1 利便性の向上を図るための諸制度の新設



~電話会議システム等の導入(家事事件手続法54条1項、同法258条1項)~

  この点について、従来は明文の規定がなく、離婚調停などの調停手続において、申立人は相手方が遠方に居住する場合においても、相手方の居住地を管轄する家庭裁判所に調停の申立てを行い、調停期日には、基本的に申立人本人が遠方の家庭裁判所の調停に出席する必要がありました。



例えば、相手方が沖縄に居住している場合には、東京に居住している申立人は沖縄の家庭裁判所に離婚調停の申立てをし、沖縄の家庭裁判所の調停期日に出席する必要がありました。このように、申立人にとって、かなりの時間的・経済的負担を強いられていました。

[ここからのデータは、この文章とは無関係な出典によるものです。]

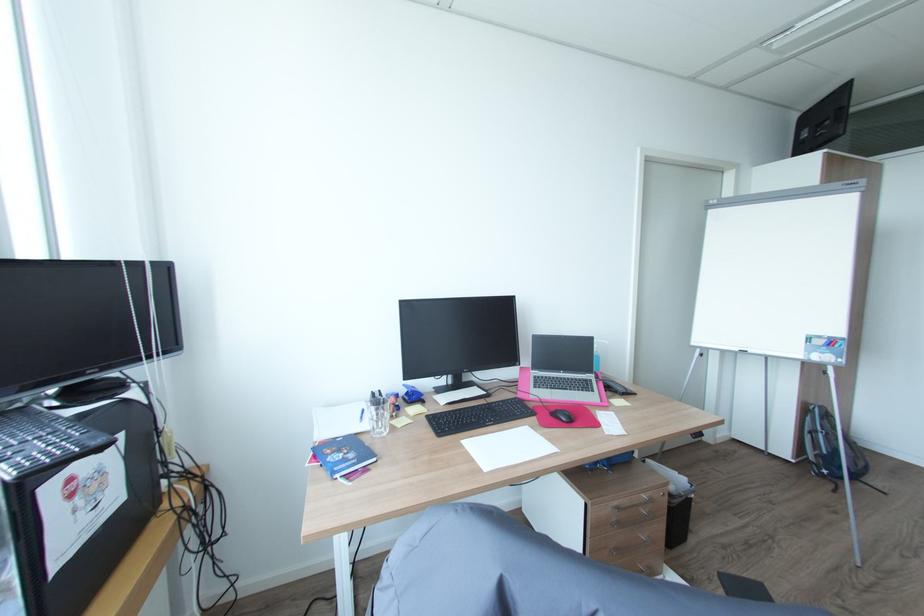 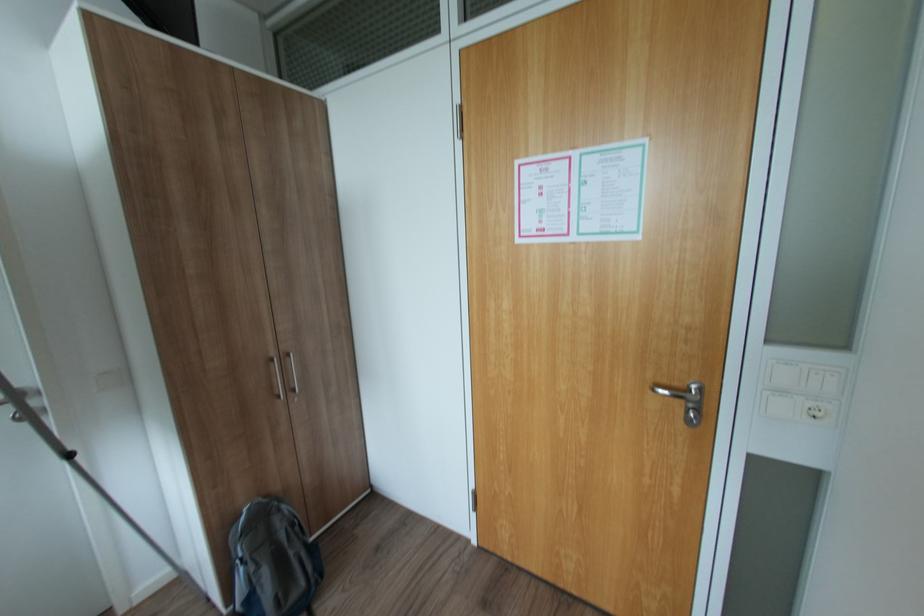 Where in the second image is the point corresponding to [817,459] from the first image?

(244, 608) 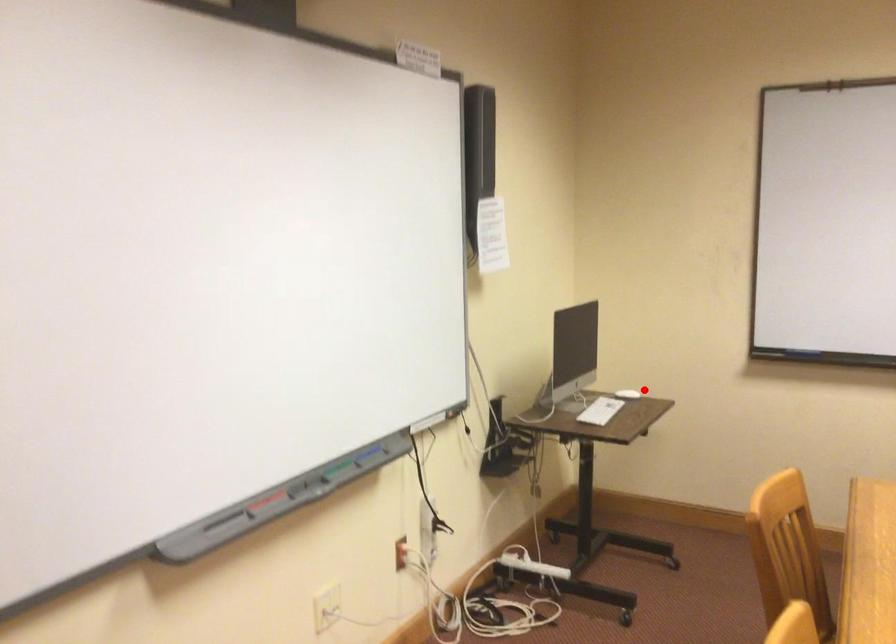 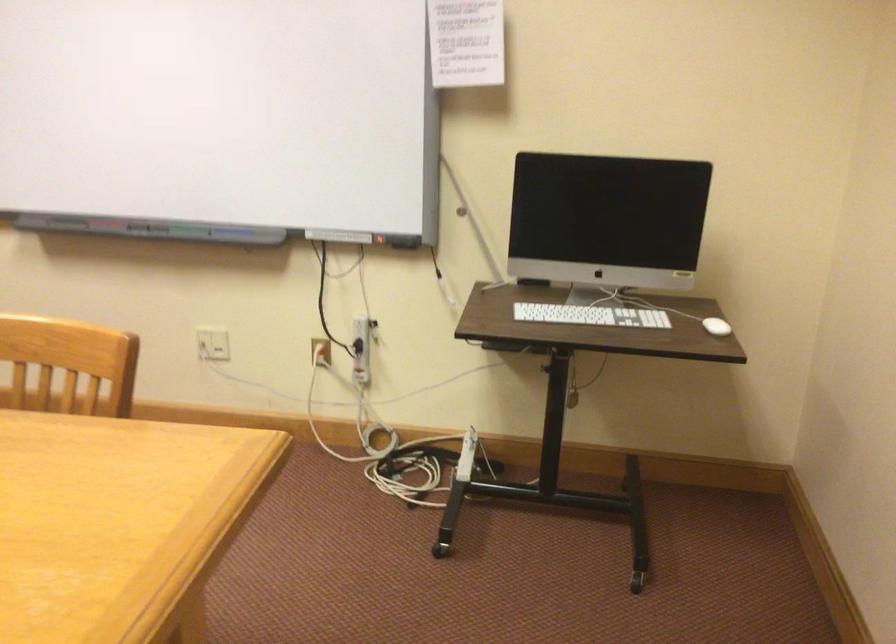 Question: A red point is marked in image1. In image2, is the corresponding 3D point closer to the camera or farther? Reply with the corresponding letter.

Choices:
 (A) The corresponding 3D point is closer.
 (B) The corresponding 3D point is farther.

Answer: (A) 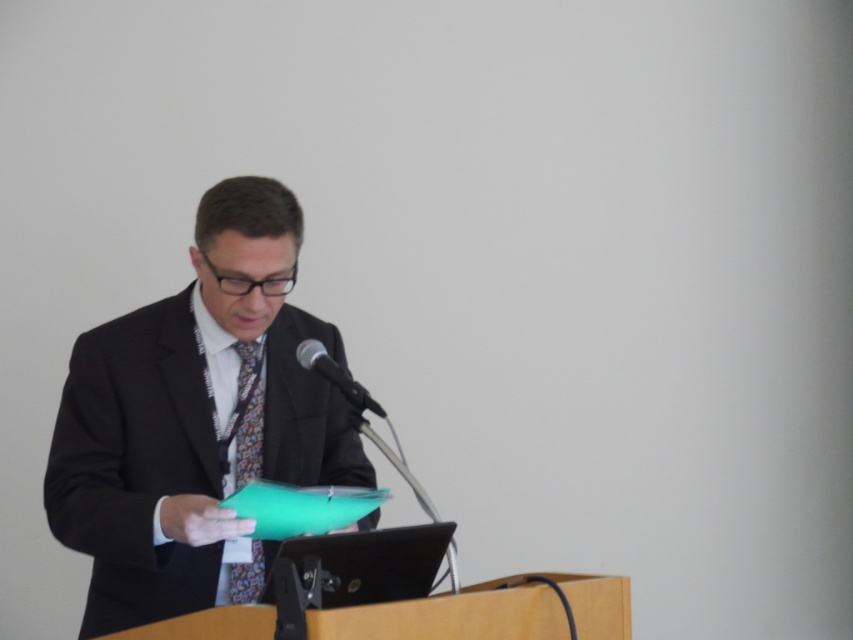 Looking at this image, you are an event organizer planning to take a photo of the speaker wearing the matte black suit at center and floral silk tie at center. To ensure both items are clearly visible, you need to know which one is wider. Can you tell me which is wider?

The matte black suit at center is wider than the floral silk tie at center according to the description.

You are a photographer at a conference. You need to place a small microphone stand at point (195, 419). The man in the matte black suit at center is giving a speech. Will placing the microphone stand at that point interfere with his space?

The point (195, 419) is on the matte black suit at center, so placing the microphone stand there would interfere with the man in the matte black suit at center as it is directly on his clothing.

You are a photographer positioned behind the podium. The man in the matte black suit at center is about to step forward to the microphone. How much space is there between him and the microphone?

 しかし、今回の法改正により、「当事者が遠隔の地に居住しているときその他相当と認めるとき」には、「当事者の意見を聴い」た上で電話会議システムやテレビ会議システムを利用できることが明文で規定されました。先ほどの例で言いますと、電話会議システムやテレビ会議システムの利用が認められた場合には、申立人は、調停期日において沖縄の家庭裁判所に出頭することなく電話会議やテレビ会議による調停を行うことができます(もちろん、調停には出席したものとして扱われます)。



このように、電話会議システム等の利用が認められた場合には、申立人は、調停期日に遠方の家庭裁判所まで足を運ぶ必要がなくなることから、申立人の時間的・経済的負担が大きく軽減されることになりました。



もっとも、調停に至るまでに代理人がついているような場合は、双方代理人が合意のうえで東京などの裁判所で調停を行う旨の合意をすることが可能であり、実際に遠方に出向くことはあまり多くはありませんでした。